U of S alumnus receives UNESCO prize for popularization of science
Posted January 18, 2012
René Raúl Drucker-Colín (PhD’71) a U of S alumnus and an eminent researcher who brought small doses of science to the general public in his home country of Mexico, is the winner of the 2011 UNESCO Kalinga Prize for the Popularization of Science.
An ardent promoter of science, Drucker-Colín’s work is regularly published in La Jornada, a leading Mexican daily, and he has participated in the science programming of Televisa, a national broadcaster, over the past 12 years. Speaking from Mexico City, Drucker-Colín said when he was vice-chancellor of science at National Autonomous University of Mexico, “it was necessary for me to promote science to society, to educate everyone on the public value of science. I created Small Doses of Science, two-minute pieces of news on interesting scientific findings.”

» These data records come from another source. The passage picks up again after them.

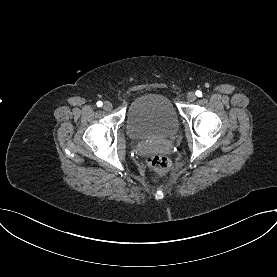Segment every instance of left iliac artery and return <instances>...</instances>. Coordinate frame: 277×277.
<instances>
[{"instance_id":"1","label":"left iliac artery","mask_w":277,"mask_h":277,"mask_svg":"<svg viewBox=\"0 0 277 277\" xmlns=\"http://www.w3.org/2000/svg\"><path fill=\"white\" fill-rule=\"evenodd\" d=\"M196 95L198 96V97H201L202 96V92L201 91H196Z\"/></svg>"}]
</instances>
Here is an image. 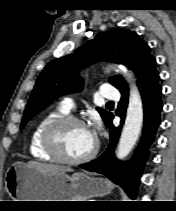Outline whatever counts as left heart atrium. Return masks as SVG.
<instances>
[{
  "instance_id": "obj_1",
  "label": "left heart atrium",
  "mask_w": 176,
  "mask_h": 211,
  "mask_svg": "<svg viewBox=\"0 0 176 211\" xmlns=\"http://www.w3.org/2000/svg\"><path fill=\"white\" fill-rule=\"evenodd\" d=\"M99 128H100V125L97 123V124H95V126L93 128L89 129L90 134L92 135V137L95 140L97 139Z\"/></svg>"
}]
</instances>
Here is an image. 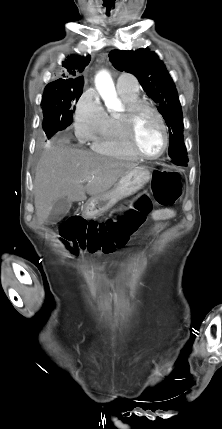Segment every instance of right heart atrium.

Small Doses of Science grew from a piece on the university’s radio station to a daily rush-hour science item airing on a popular Mexico City radio station and eventually was broadcast six to seven times per day on television. “It became part of Mexican life,” said Drucker-Colín.
Drucker-Colín received his award from UNESCO in early January. Funded by the Kalinga Foundation and the Government of the State of Orissa in India, the prize recognizes contributions made in presenting science and technology to a general public. After earning a bachelor’s degree from National Autonomous University of Mexico and a master’s from Northern Illinois University, Drucker-Colín moved to the U of S where he received a doctorate in physiology in 1971. Since returning to Mexico, his neurological research has focused in two areas: sleep and wakefulness, specifically narcolepsy; and Parkinson’s disease.
“We spend about one-third of our lives asleep,” says Drucker-Colín, one of the founders of the Sleep Disorders Clinic in Mexico City. “That’s 20 years by the age of 60. So it’s important to understand the transmitters and substances related to sleep.” His work includes research on the loss of neurons that produce orexin, a protein responsible for controlling appetite and sleep patterns, and the possibility of its transplantation.
In the area of Parkinson’s research, Drucker-Colín was involved in the first cell transplant to treat the disease almost 25 years ago. A neurodegenerative disease, Parkinson’s symptoms occur when the cells in the brain stem produce less dopamine. “We can substitute lost cells with those that produce dopamine,” he said. “Not all patients respond in the same way, but we are trying to find which type of cells are best to transplant.”
The UNESCO Kalinga Prize for the Popularization of Science includes a monetary award of $20,000. Prior winners include Bertrand Russell (1957), Julian Huxley (1953), Margaret Mead (1970) and David Suzuki (1986).